> About this exercise
With the pictures left out, restate exactly the part below that opens with the line containing "siis TASE’09 annab" and closes with the line containing "Recebemos o seguinte".

--- Available records Enclosed Below ---

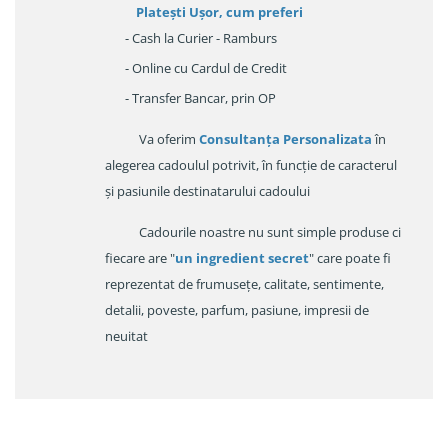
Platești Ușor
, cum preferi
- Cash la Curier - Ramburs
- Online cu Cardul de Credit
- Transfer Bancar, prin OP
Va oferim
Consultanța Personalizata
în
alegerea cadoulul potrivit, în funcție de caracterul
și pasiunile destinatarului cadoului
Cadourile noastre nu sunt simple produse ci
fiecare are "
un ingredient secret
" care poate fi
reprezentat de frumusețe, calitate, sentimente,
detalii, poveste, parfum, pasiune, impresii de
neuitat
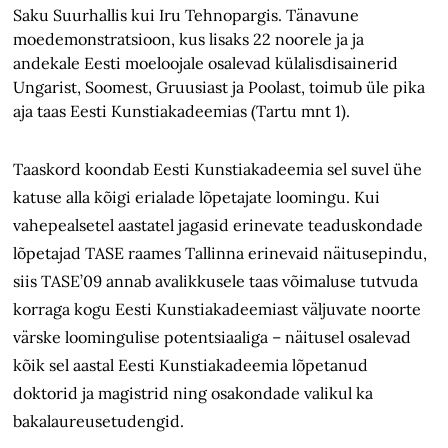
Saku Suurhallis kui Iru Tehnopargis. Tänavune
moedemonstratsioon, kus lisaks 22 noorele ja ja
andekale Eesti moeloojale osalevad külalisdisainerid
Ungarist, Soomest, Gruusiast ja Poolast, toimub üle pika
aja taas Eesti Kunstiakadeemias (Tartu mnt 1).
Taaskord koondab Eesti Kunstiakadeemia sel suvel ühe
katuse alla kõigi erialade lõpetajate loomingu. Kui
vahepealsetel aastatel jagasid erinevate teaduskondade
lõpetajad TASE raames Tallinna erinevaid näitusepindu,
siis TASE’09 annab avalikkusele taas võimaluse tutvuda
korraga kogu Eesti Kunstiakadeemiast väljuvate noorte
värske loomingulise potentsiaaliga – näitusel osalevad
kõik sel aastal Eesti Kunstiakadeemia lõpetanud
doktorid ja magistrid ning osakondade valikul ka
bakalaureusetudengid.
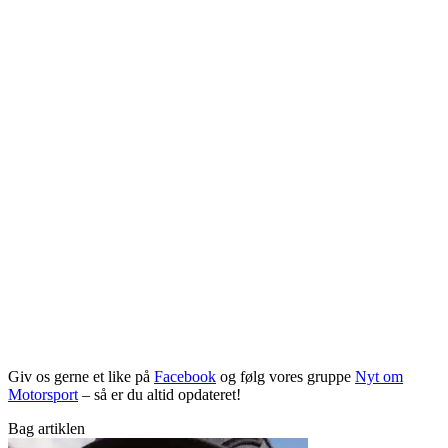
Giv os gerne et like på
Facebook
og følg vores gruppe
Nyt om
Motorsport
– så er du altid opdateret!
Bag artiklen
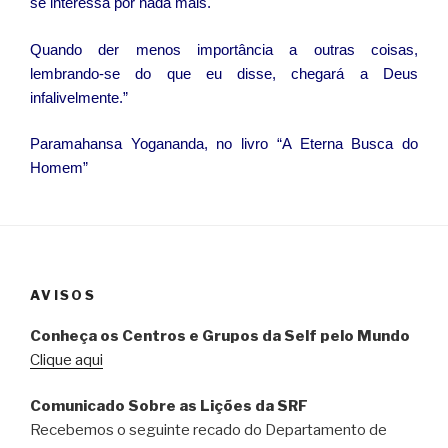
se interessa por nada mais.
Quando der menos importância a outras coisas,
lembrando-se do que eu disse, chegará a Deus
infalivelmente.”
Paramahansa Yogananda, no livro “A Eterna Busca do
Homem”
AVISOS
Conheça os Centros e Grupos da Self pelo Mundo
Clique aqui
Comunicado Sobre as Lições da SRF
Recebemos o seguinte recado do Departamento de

--- End of Enclosed Available records ---
--- Available records Enclosed Below ---

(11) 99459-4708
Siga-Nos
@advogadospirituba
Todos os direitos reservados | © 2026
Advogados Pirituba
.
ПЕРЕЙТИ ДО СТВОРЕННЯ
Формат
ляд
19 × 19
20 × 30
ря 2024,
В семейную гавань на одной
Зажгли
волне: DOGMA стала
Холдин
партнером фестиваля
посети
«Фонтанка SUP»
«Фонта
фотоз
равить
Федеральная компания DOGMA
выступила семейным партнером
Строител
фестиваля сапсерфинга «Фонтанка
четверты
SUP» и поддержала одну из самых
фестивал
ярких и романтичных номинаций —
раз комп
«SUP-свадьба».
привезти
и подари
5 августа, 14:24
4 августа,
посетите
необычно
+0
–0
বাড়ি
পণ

--- End of Enclosed Available records ---

> Problem solution
siis TASE’09 annab avalikkusele taas võimaluse tutvuda
korraga kogu Eesti Kunstiakadeemiast väljuvate noorte
värske loomingulise potentsiaaliga – näitusel osalevad
kõik sel aastal Eesti Kunstiakadeemia lõpetanud
doktorid ja magistrid ning osakondade valikul ka
bakalaureusetudengid.
Giv os gerne et like på
Facebook
og følg vores gruppe
Nyt om
Motorsport
– så er du altid opdateret!
Bag artiklen
se interessa por nada mais.
Quando der menos importância a outras coisas,
lembrando-se do que eu disse, chegará a Deus
infalivelmente.”
Paramahansa Yogananda, no livro “A Eterna Busca do
Homem”
AVISOS
Conheça os Centros e Grupos da Self pelo Mundo
Clique aqui
Comunicado Sobre as Lições da SRF
Recebemos o seguinte recado do Departamento de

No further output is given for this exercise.